Nous bénéficions également d’alimentation centralisée et distribuée par la Croix rouge (SAIO)
Ces derniers nous permettent d’aller chercher davantage de nourriture là où nous on en propose et de pouvoir effectuer en même temps des activités de « collecte » et de « distribution ».
Remercions aussi les Fondations , organismes et entreprises qui nous soutiennent , que ce soit financièrement ou en passant de grosses commandes pour nous.

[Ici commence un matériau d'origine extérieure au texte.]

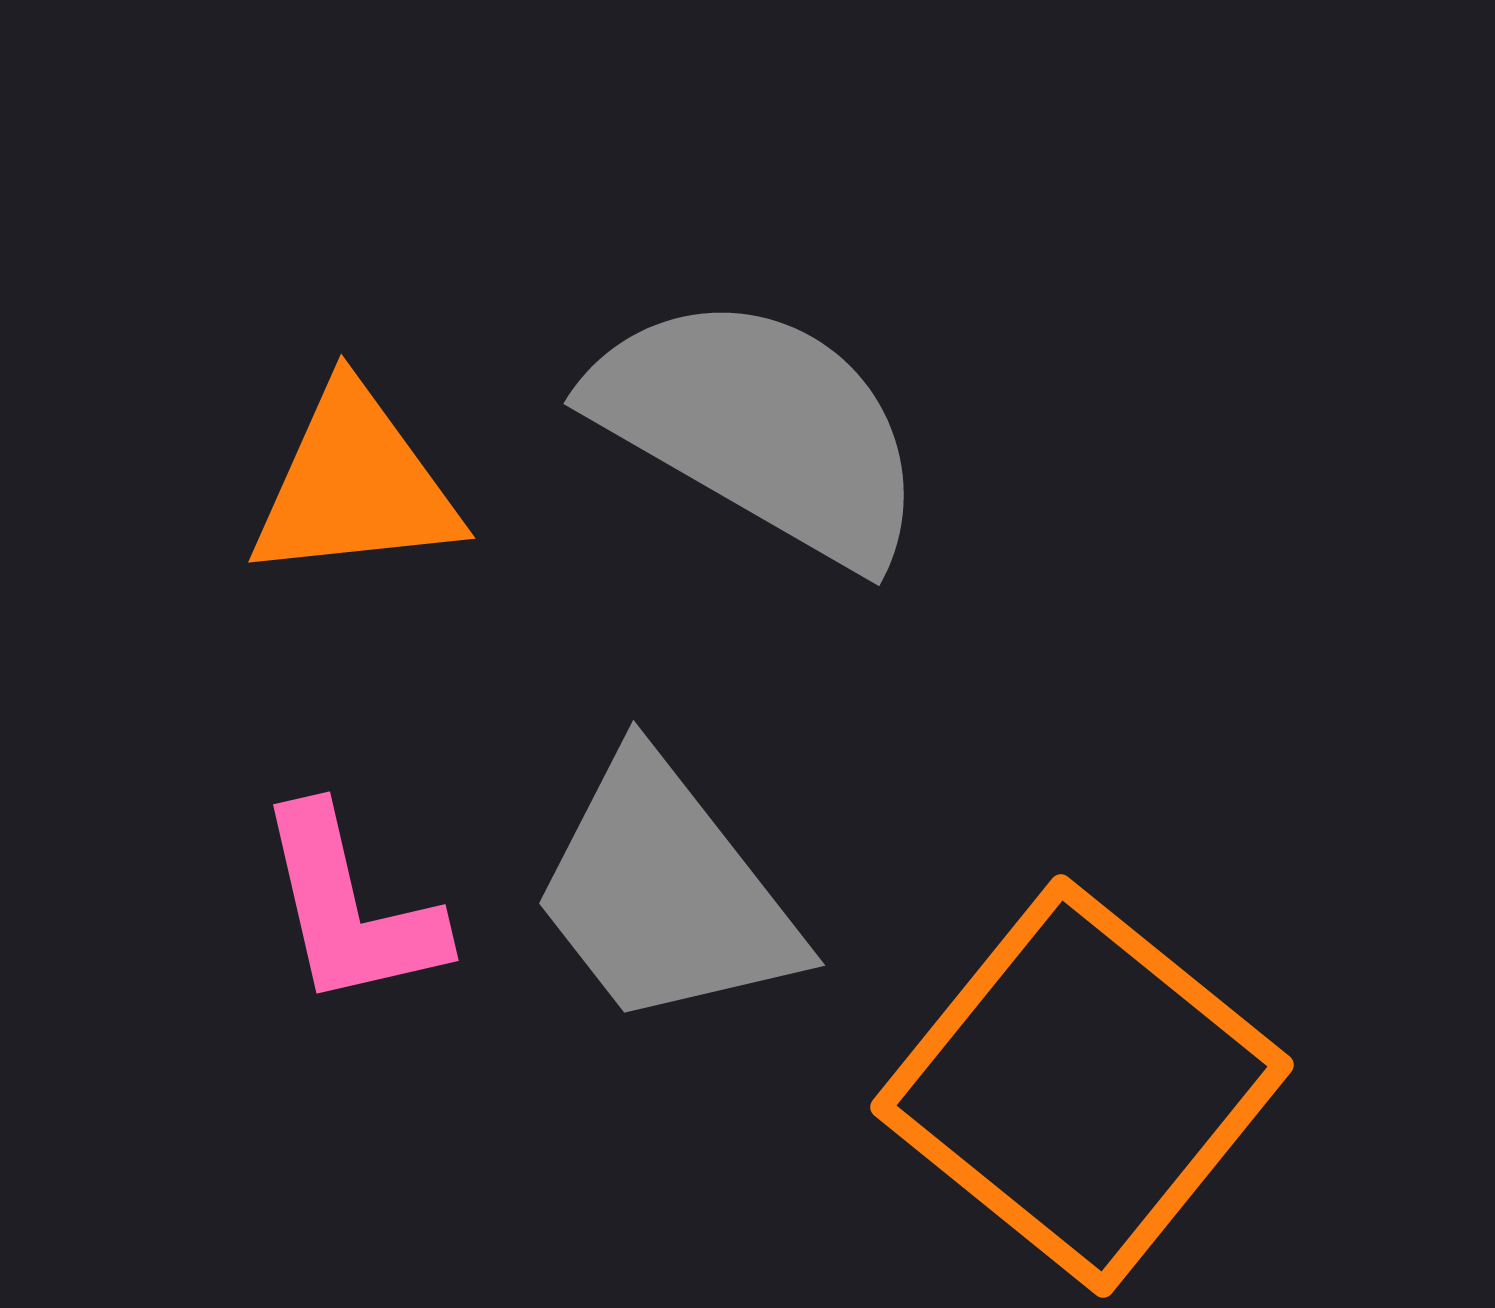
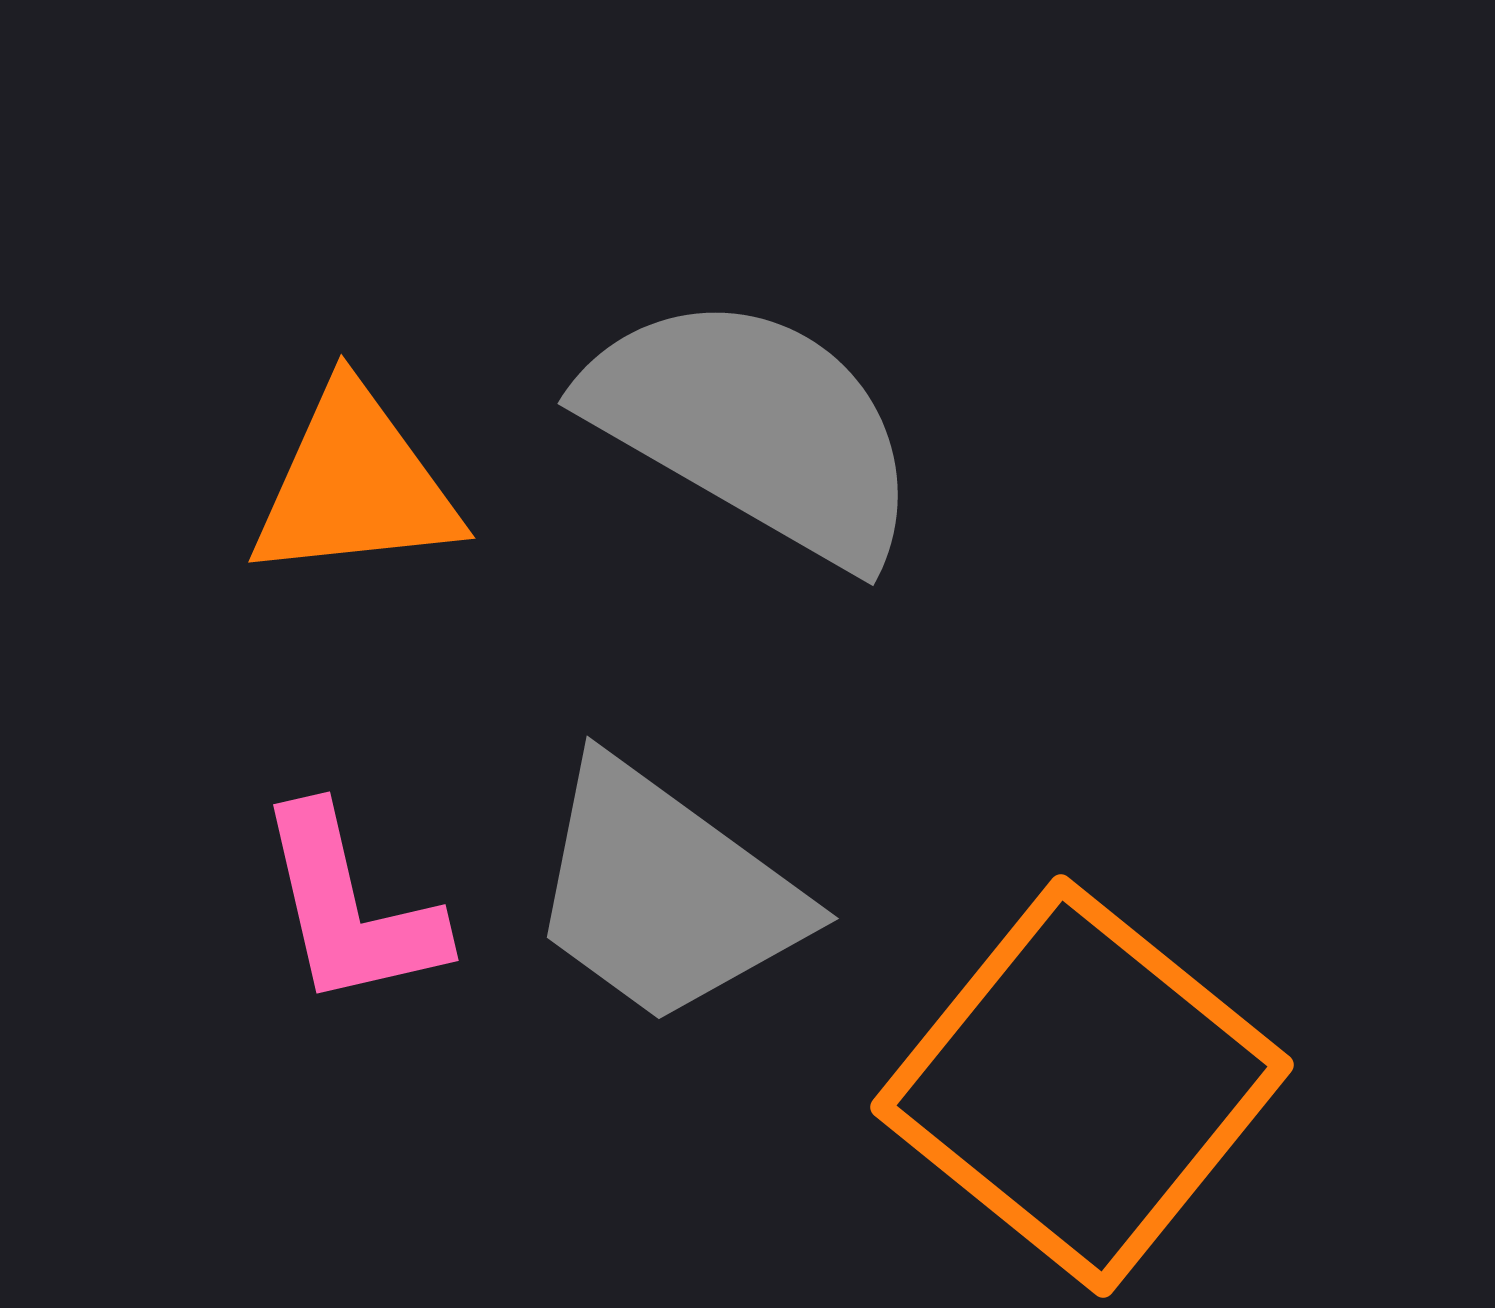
gray semicircle: moved 6 px left
gray trapezoid: rotated 16 degrees counterclockwise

Grâce à ces partenaires, nous pouvons faire bénéficier nos publics d’un stock important, continu et renouvelé de produits de première nécessité , alimentation de base et produits pour jeunes enfants.
… Et financiers
Mentionnons ici nos amis et partenaires de la Voix de l’Enfant, mais aussi THSN -Generali , ainsi que Caritas et la Fondation de France.
De nouveaux partenaires de coopération
Enfin, nous trouvons des coopérations et des services mutuels , localement; ainsi l’association des musulmans de Chilly, nous donne des denrées de base et nous les pourvoyons en produits petite enfance; des commerces locaux nous donnent des produits en fin de validité; remercions le magasin bio , Terre et Sens; mais aussi le grossiste « en froid » POMONA; ainsi que nos amis d’Animakt qui nous font bénéficier d’une part de leur approvisionnement en fruits/ légumes depuis Rungis.
Mentionnons également parmi les échanges et les aides matérielles, l’association Amélior de Montreuil qui nous a apporté viande et produits frais.
Il ne faudrait pas oublier pour autant les soutiens militants et les forts encouragements que nous recevons de nos réseaux, comme celui de la Fédération régionale des MJC.
ET PENDANT CE TEMPS LA, AU JARDIN …
Et oui, il n’y a pas que le confinement, et ses conséquences, en ce moment; la nature poursuit son œuvre.
Il n’a échappé à personne que c’est le printemps (ou bien l’été!)
Du coup pas question que nos jardins attendent; que ce soit celui de Saulx ou de le Jardin des Robinsons de Bel Air.
Les travaux doivent continuer; on sème, on plante, on repique, on désherbe …
Et c’est Joran, pour notre association, en attendant que des groupes puissent le rejoindre qui fait en sorte que lorsque le confinement finira;.. le jardin sera à jour, et prêt à recevoir et accueillir, enfants, familles et groupes.